Your objective
Where an entry holds an image, leave the image out; otherwise reproduce the entry exactly.

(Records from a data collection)
========
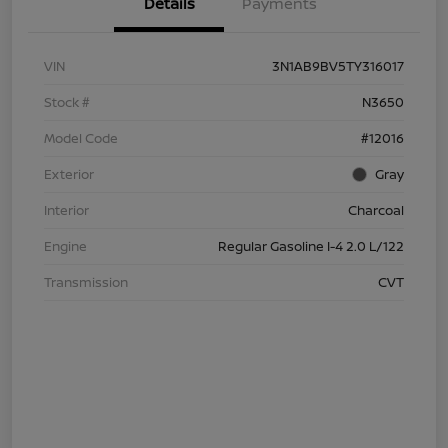
Details
Payments
VIN
3N1AB9BV5TY316017
Stock #
N3650
Model Code
#12016
Exterior
Gray
Interior
Charcoal
Engine
Regular Gasoline I-4 2.0 L/122
Transmission
CVT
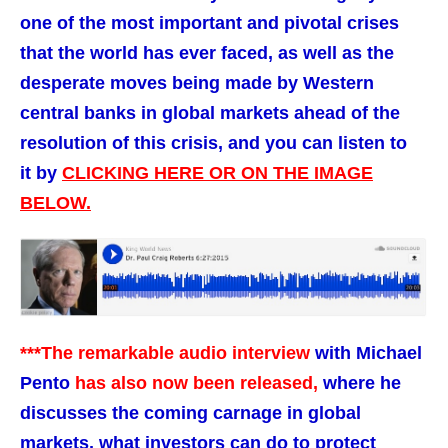
one of the most important and pivotal crises
that the world has ever faced, as well as the
desperate moves being made by Western
central banks in global markets ahead of the
resolution of this crisis, and you can listen to
it by
CLICKING HERE OR ON THE IMAGE
BELOW.
***The remarkable audio interview
with Michael
Pento
has also now been released,
where he
discusses the coming carnage in global
markets, what investors can do to protect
========
Your response
Details
Payments
VIN
3N1AB9BV5TY316017
Stock #
N3650
Model Code
#12016
Exterior
Gray
Interior
Charcoal
Engine
Regular Gasoline I-4 2.0 L/122
Transmission
CVT
one of the most important and pivotal crises
that the world has ever faced, as well as the
desperate moves being made by Western
central banks in global markets ahead of the
resolution of this crisis, and you can listen to
it by
CLICKING HERE OR ON THE IMAGE
BELOW.
***The remarkable audio interview
with Michael
Pento
has also now been released,
where he
discusses the coming carnage in global
markets, what investors can do to protect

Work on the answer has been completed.